Applying the Lessons of Meaningful Use to Interoperability

etwilsonBy Edgar Wilson, Independent Analytical Consultant
Twitter: @EdgarTwilson

As the saying goes, what got us here won’t keep us here.

Politicians, providers, and programmers across the country by now know (or should) that bringing on an enterprise EHR system does not transform care delivery or clinical operations overnight. And the ultimate goal of getting these disparate systems employed by providers across the full spectrum of medical practice to seamlessly communicate with one another remains elusive.

What Meaningful Use did right—forcing EHR adoption—is fundamentally less complex, and less valuable, than the overwhelming cultural, practical transition incumbent in achieving interoperability.

The relatively straight-forward incentive system behind MU fell far short of winning hearts and minds. Work-around solutions, vocal resistance, and litigation all the way up through Congress demonstrated how far the technology was from true “adoption”. Casualties continue to accumulate, as professionals succumb to fatigue and frustration, opting to leave medicine altogether rather than face the bureaucracy and technocracy now taking over.

Compelling providers and clinics to buy new tools is one thing; getting the developers and the end users all to work together and ignore the deep-seated culture of competition, professional self-interest, and notions of proprietary ownership in which they operate is another matter.

As Bradley University’s Theresa Adelman-Mullally explained, “While many nursing faculty members and clinical unit nurses would espouse in principle the value of change, they resist real change because it threatens the familiar, established way of doing things.”

But that is precisely what is needed to implement the HITECH Act’s boldest initiative: developers must agree on a common language to ensure their respective systems can receive, translate, and correctly display records between various networks and systems; users must not only learn to embrace these systems-in-development on the job, they must also abandon all notions of proprietary data, put patients ahead of their organizations or practices, and generally feign as though medicine is one unified network of selfless professionals.

In short, the old way of doing things—everything—needs retooling to fit the HITECH model, incorporating EHRs, ICD-10, ACOs, patient-centered care, and above all, collaboration across lines of practice, network, and specialty.

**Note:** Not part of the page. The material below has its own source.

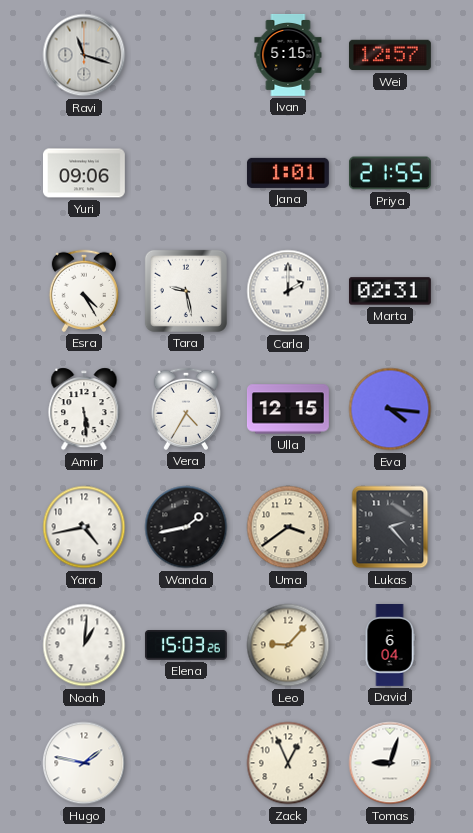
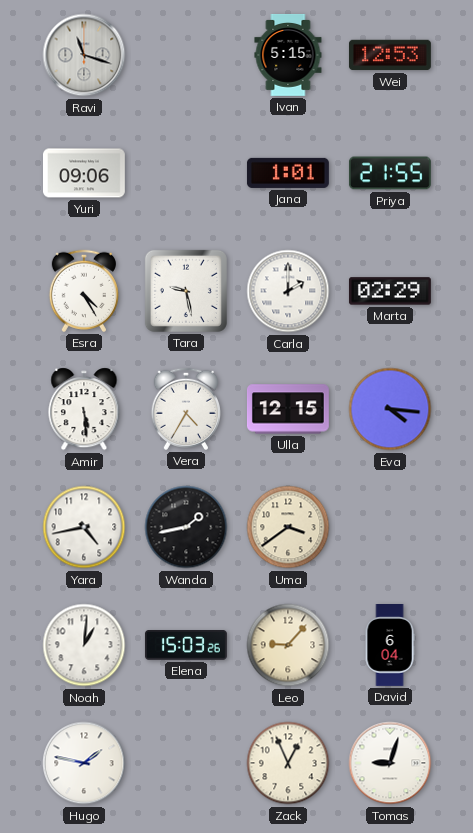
Wei: 12:57 -> 12:53
Marta: 02:31 -> 02:29
Lukas: 2:23 -> none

Incentives and penalties simply cannot do the job alone. For one thing, the Fee for Service model that still prevails (amid mixed signals from the pilot Accountable Care clinics and networks) is a powerful disincentive to intra-clinical collaboration. Advancing the ACO model, in turn, is proving equally unresponsive to incentive-based programs for adoption.

Unsurprisingly, data show that those most satisfied with their new EHR tend to be physicians in a large practice and clinic groups. Early adopters, meanwhile, are frustrated to find that their cutting-edge systems were not quite ready for primetime. Those who adopted systems before Q4 in 2012 delivered the lowest satisfaction scores in the Black Book survey of physician experiences. Already, many are endeavoring to replace their old systems entirely.

Interoperability won’t fly if the systems on which it depends were only sufficient for passing MU benchmarks before becoming unworkable or obsolete.

Industry forecasts for patient adoption and demand for remote monitoring devices (and physicians tuned in on the other end) seem set to repeat the MU pattern: a host of manufacturers and programmers are already working to meet the demand. What will be done with all the various data produced by these proprietary devices? Will clinicians undertake to integrate it all into their patients’ records? And if so, what incentive would they then have to turn that data over through an interoperable exchange?

The mobile revolution has already swept through other industries, and health market promises more patients, more consultations, more volume pouring into the FFS model—but no standards to ensure any of the resulting streams of data can make a meaningful contribution to patients’ health databases across the spectrum of care.

To make accountable care work—and improve the chances of interoperability sticking—policymakers need to move past programming behavior through incentives and threats. Education—including initial certification and continuing education—needs closer integration into professional settings, and more mobility. Medical professionals need administrative and governmental support to create an environment where putting patients first doesn’t threaten the viability of the institutions and networks in which they perform.